The events between Election Day 2020 and Inauguration Day 2021 posed a stress test for America’s republican institutions. Some behaved well; others revealed weaknesses that represent possible breakpoints in some future crisis. The lessons of this brush with constitutional extremity should inform proposals for election law overhaul. Reforms that shore up what were revealed as critical weaknesses deserve high priority; changes that would have made no difference may seem less urgent; and proposals that might destabilize the system or open up new risks of constitutional crisis are unlikely to be right for the moment.
Most constitutional actors resisted pressure to stray from their constitutionally prescribed duties during Donald Trump’s attempt to overturn his electoral defeat. They included the vice president, state election officials and legislators, and most members of Congress.
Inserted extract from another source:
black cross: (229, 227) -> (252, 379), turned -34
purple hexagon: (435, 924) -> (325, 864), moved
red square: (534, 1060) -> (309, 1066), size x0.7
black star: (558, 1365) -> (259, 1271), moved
No more than a smattering of lawmakers in any state legislature buy into the wild (and legally ineffectual) scheme of replacing already-chosen electors. Less inspiring of confidence was the performance of the House of Representatives, 139 of whose 435 members voted against certifying at least one state.
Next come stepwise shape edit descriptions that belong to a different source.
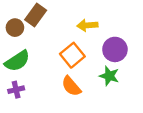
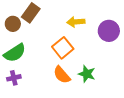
purple circle: (115, 49) -> (109, 31), moved
green star: (109, 76) -> (87, 74), moved

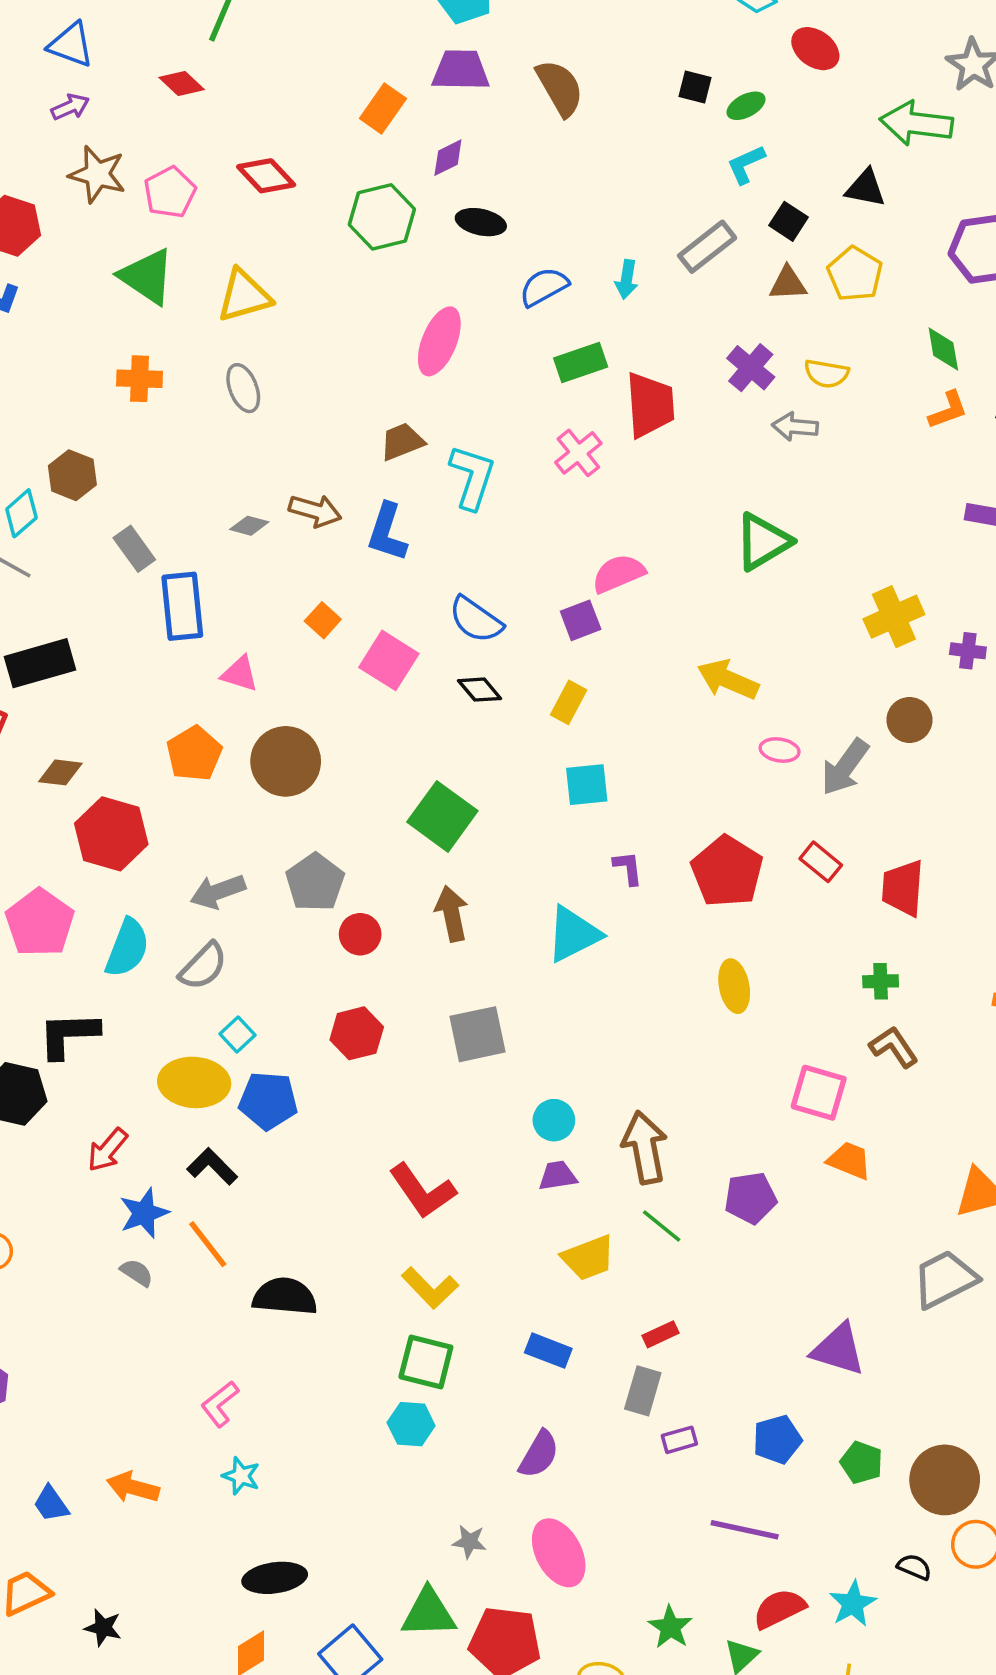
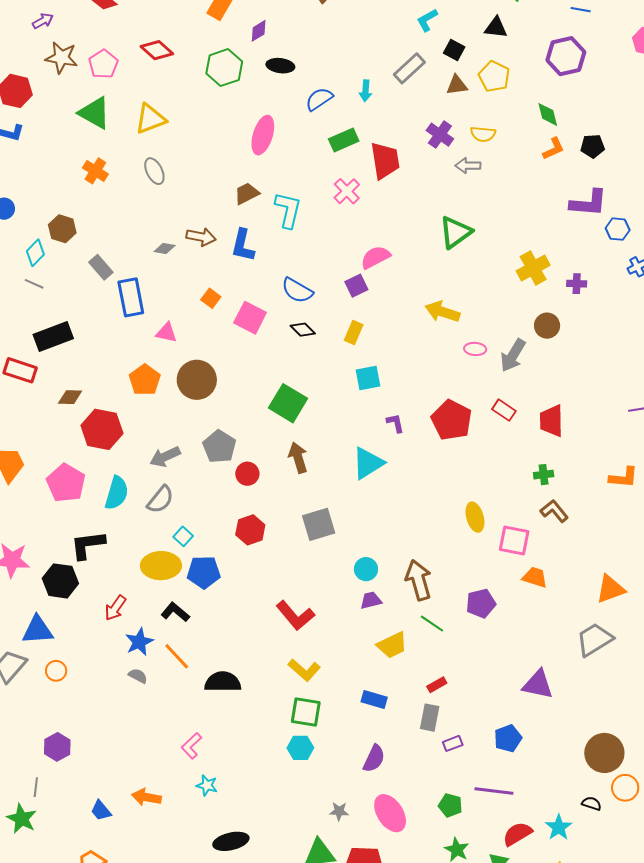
orange cross: (140, 379) -> (95, 171), turned 35
yellow ellipse: (734, 986) -> (475, 517), moved
green pentagon: (861, 1462) -> (450, 805), moved

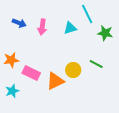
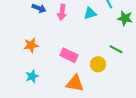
yellow circle: (73, 70) -> (98, 64), moved
pink rectangle: (31, 73) -> (69, 55), moved
orange triangle: (55, 81) -> (75, 83), moved, turned 36

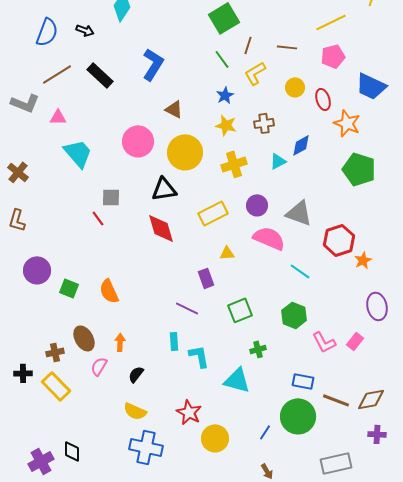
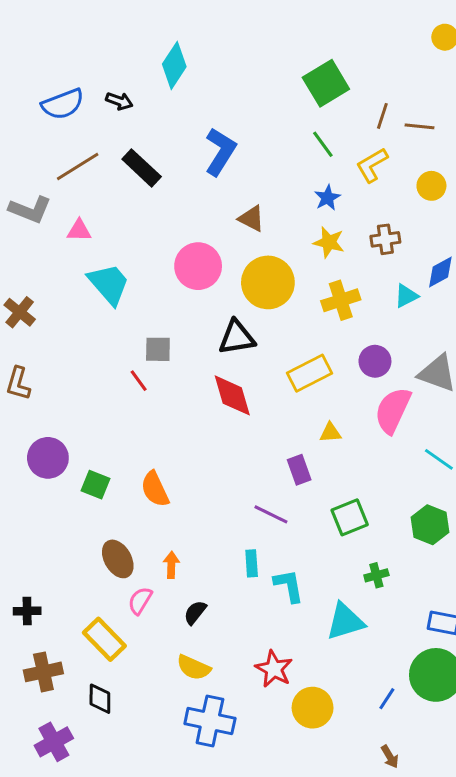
blue semicircle: (47, 32) -> (63, 104), turned 48
brown line: (248, 45) -> (382, 116), moved
pink semicircle: (269, 238) -> (393, 410), turned -88
brown cross: (55, 352) -> (43, 672), moved, size x1.4
cyan triangle: (237, 380) -> (345, 621), turned -32
yellow rectangle: (56, 386) -> (104, 639), moved
black diamond: (72, 451) -> (100, 699), moved

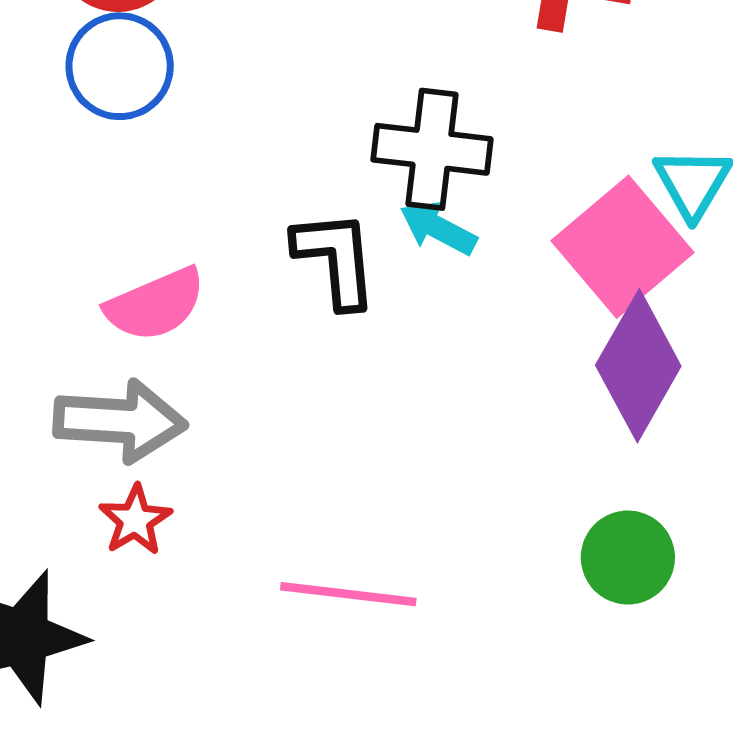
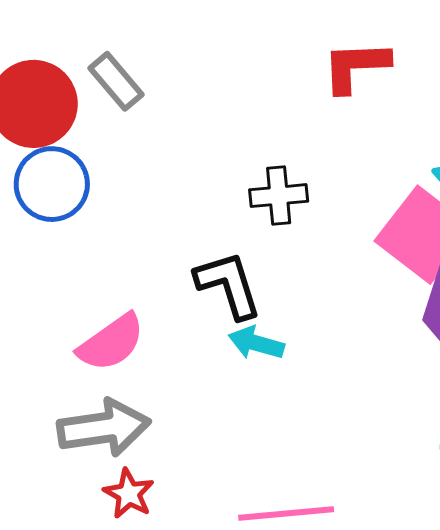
black cross: (432, 149) -> (279, 196), size x0.7
cyan arrow: (438, 228) -> (256, 343), moved

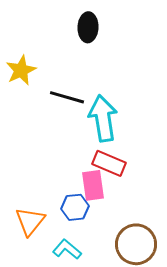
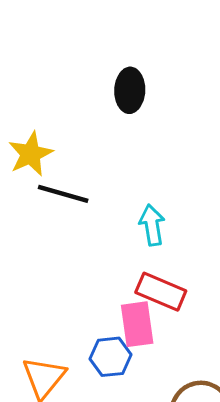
black line: (67, 97) -> (63, 194), moved
cyan arrow: (103, 118) -> (152, 225), size x0.6

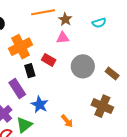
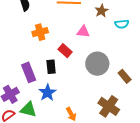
brown star: (65, 19) -> (102, 11), moved
orange cross: (21, 47) -> (40, 32), size x0.7
black rectangle: (30, 71) -> (51, 67), moved
green triangle: (24, 125) -> (28, 109), turned 42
Policy responses to these tremors should aim, where possible with bipartisan buy-in, to strengthen the institutions that secure the peaceful electoral transfer of power and narrow the range of factual and legal questions that might in the future enable an election loser to throw into doubt the winner’s right to take office.
The most suitable area for congressional action is in clarifying and tightening up the confusing Electoral Count Act of 1887, which lays out rules for Congress’s handling of certified electoral votes following a presidential election.
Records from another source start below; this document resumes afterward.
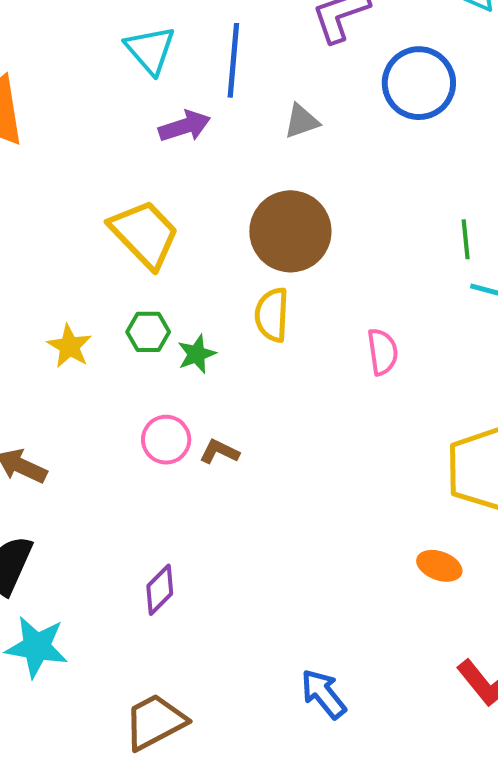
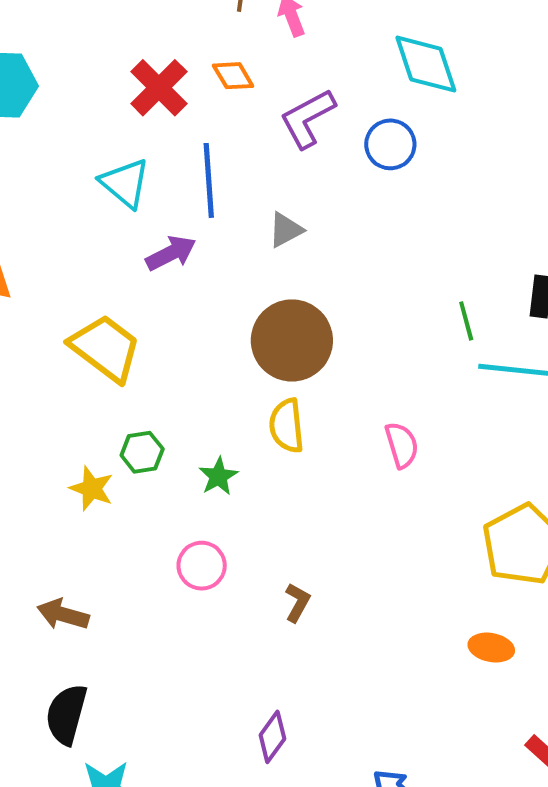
blue circle: (419, 83) -> (390, 144), moved, size x0.7
yellow trapezoid: (144, 234) -> (105, 348), moved
green hexagon: (148, 332) -> (142, 452), moved
brown L-shape: (219, 452) -> (297, 602), moved, turned 102
purple diamond: (160, 590) -> (272, 737), moved

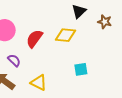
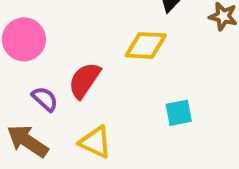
red semicircle: (34, 39) -> (84, 80), moved

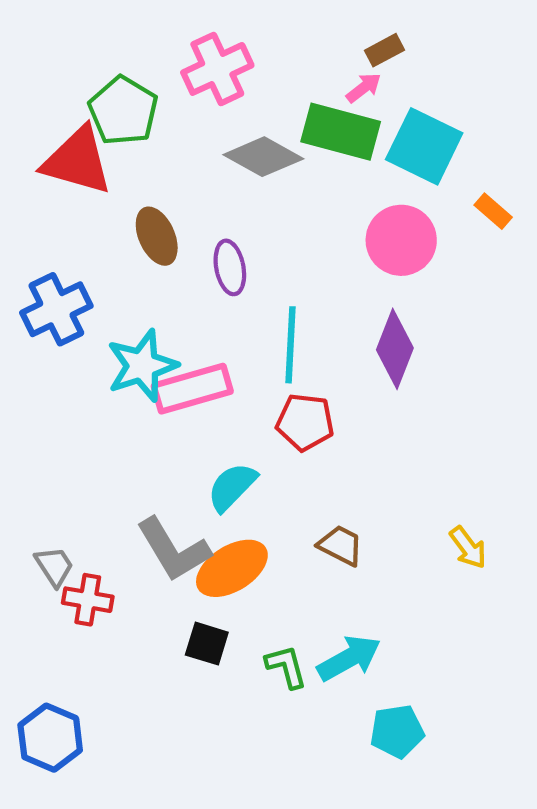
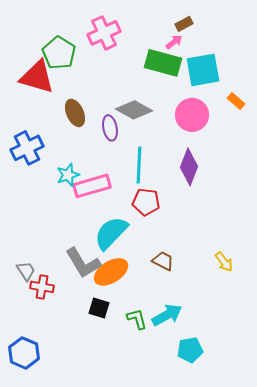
cyan square: (424, 146) -> (203, 70), turned -36
gray diamond: (263, 157) -> (134, 110), moved
cyan star: (142, 366) -> (68, 175), size x0.7
cyan semicircle: (232, 487) -> (111, 233), size x1.4

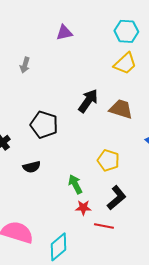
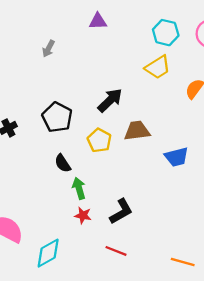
brown trapezoid: (121, 109) -> (137, 131), moved, turned -35
yellow pentagon: (108, 160) -> (99, 140), moved
black semicircle: (32, 167) -> (63, 163), moved, turned 60
red line: (104, 226) -> (116, 251), moved

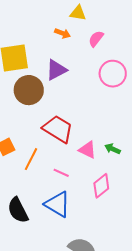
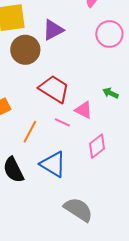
green arrow: (112, 149) -> (110, 93), moved
orange line: (31, 159) -> (30, 132), moved
pink line: (61, 173) -> (62, 122), moved

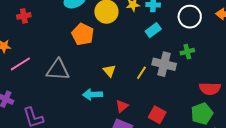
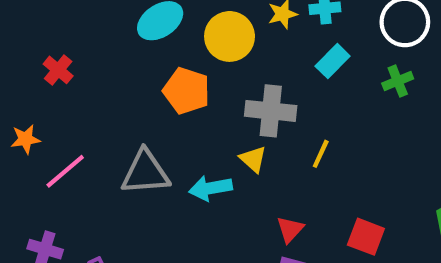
red cross: (24, 16) -> (58, 70), turned -32
green cross: (187, 52) -> (398, 81), moved
gray cross: (164, 64) -> (271, 111), moved
cyan arrow: (92, 94) -> (211, 188), moved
The Constitution gives state legislatures broad authority over the method of selecting presidential electors. All have chosen popular election, a fact that is unlikely to change. Whatever the method, they must choose it beforehand by process of law: Election Day completes the act of elector selection, foreclosing further choices as to method.
Although the Constitution accords states the power to certify results, it does accord to Congress the much more limited role of ruling on irregularities in the submitted certifications themselves, such as errors in date, absent signatures, or claims of forgery. If multiple certifications have been submitted claiming to speak for a given state, it must also resolve which authentically does so.
Because the 1887 law does not exhaustively define proper grounds for objections, partisans in Congress have sometimes sought, wrongly, to use the occasion to relitigate the underlying election. Congress should also clarify the scope of language that permits state legislatures to devise methods for later selection if Election Day balloting has “failed,” an exception suited perhaps to a hurricane or similar disaster (ideally as defined by law in that state beforehand). Beyond that, revision of the Electoral Count Act should place a number of points beyond any possible cavil, such as that a vice president does not have discretion to reject duly certified slates.